Work required: Take every line in the entries that includes the word "Québec" and copy it.

Dataset items:
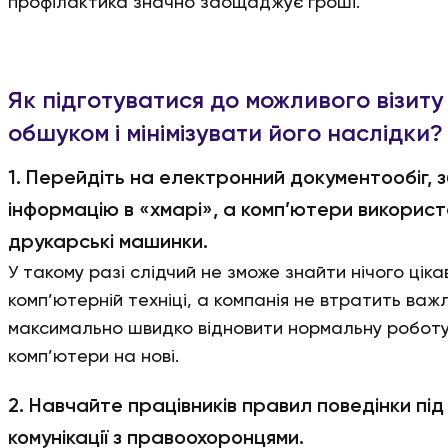
профілактика значно заощаджує гроші.
Як підготуватися до можливого візиту
обшуком і мінімізувати його наслідки?
1. Перейдіть на електронний документообіг, 
інформацію в «хмарі», а комп’ютери викорис
друкарські машинки.
У такому разі слідчий не зможе знайти нічого ціка
комп’ютерній техніці, а компанія не втратить важ
максимально швидко відновити нормальну роботу,
комп’ютери на нові.
2. Навчайте працівників правил поведінки під 
комунікації з правоохоронцями.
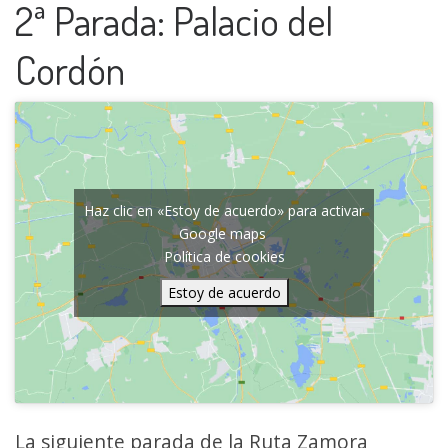
2ª Parada: Palacio del
Cordón
Haz clic en «Estoy de acuerdo» para activar
Google maps
Política de cookies
Estoy de acuerdo
La siguiente parada de la Ruta Zamora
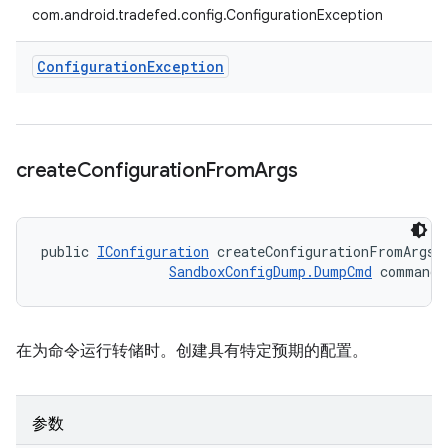
com.android.tradefed.config.ConfigurationException
Configuration
Exception
create
Configuration
From
Args
public 
IConfiguration
 createConfigurationFromArgs (
SandboxConfigDump.DumpCmd
 command)
在为命令运行转储时。创建具有特定预期的配置。
参数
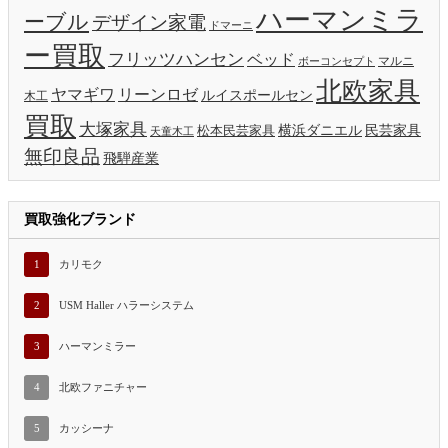
ハーマンミラ
ーブル
デザイン家電
ドマーニ
ー買取
フリッツハンセン
ベッド
ボーコンセプト
マルニ
北欧家具
ヤマギワ
リーンロゼ
ルイスポールセン
木工
買取
大塚家具
横浜ダニエル
民芸家具
松本民芸家具
天童木工
無印良品
飛騨産業
買取強化ブランド
1
カリモク
2
USM Haller ハラーシステム
3
ハーマンミラー
4
北欧ファニチャー
5
カッシーナ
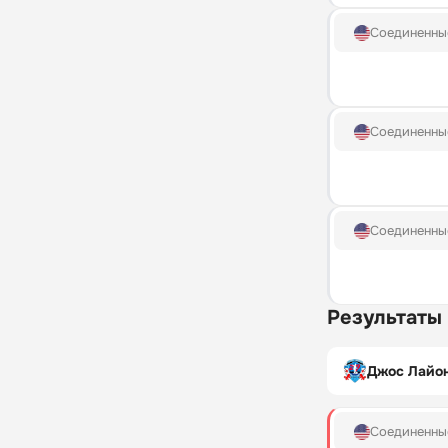
Соединенны
Соединенны
Соединенны
Результаты
Джос Лайо
Соединенны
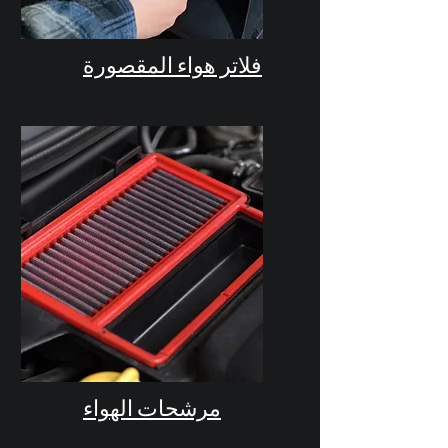
فلاتر هواء المقصورة
مرشحات الهواء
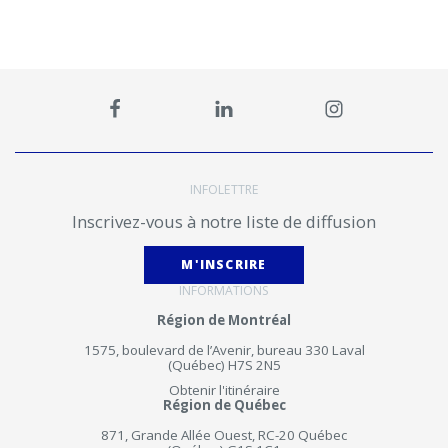
INFOLETTRE
Inscrivez-vous à notre liste de diffusion
M'INSCRIRE
INFORMATIONS
Région de Montréal
1575, boulevard de l’Avenir, bureau 330 Laval
(Québec) H7S 2N5
Obtenir l'itinéraire
Région de Québec
871, Grande Allée Ouest, RC-20 Québec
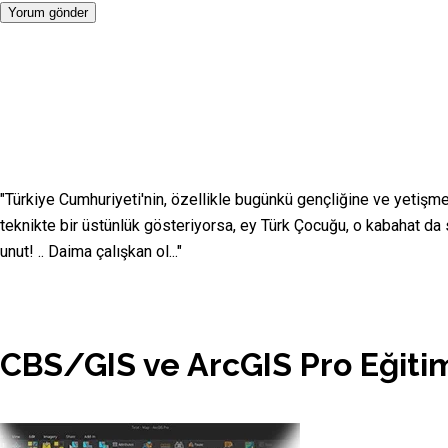
"Türkiye Cumhuriyeti'nin, özellikle bugünkü gençliğine ve yetişme
teknikte bir üstünlük gösteriyorsa, ey Türk Çocuğu, o kabahat da 
unut! .. Daima çalışkan ol..."
CBS/GIS ve ArcGIS Pro Eğiti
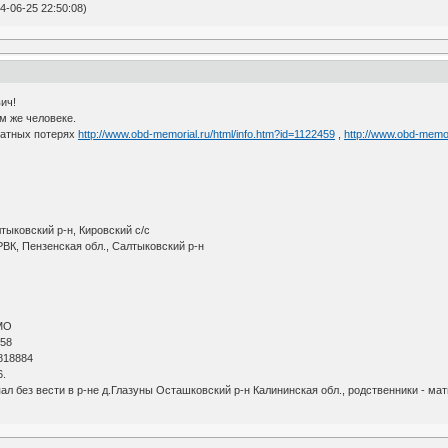
-06-25 22:50:08)
ич!
м же человеке.
ратных потерях
http://www.obd-memorial.ru/html/info.htm?id=1122459
,
http://www.obd-memo
тыковский р-н, Кировский с/с
ВК, Пензенская обл., Салтыковский р-н
АМО
 58
 818884
6.
пал без вести в р-не д.Глазуны Осташковский р-н Калининская обл., родственники - м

Task solution:
(Québec) H7S 2N5
Région de Québec
871, Grande Allée Ouest, RC-20 Québec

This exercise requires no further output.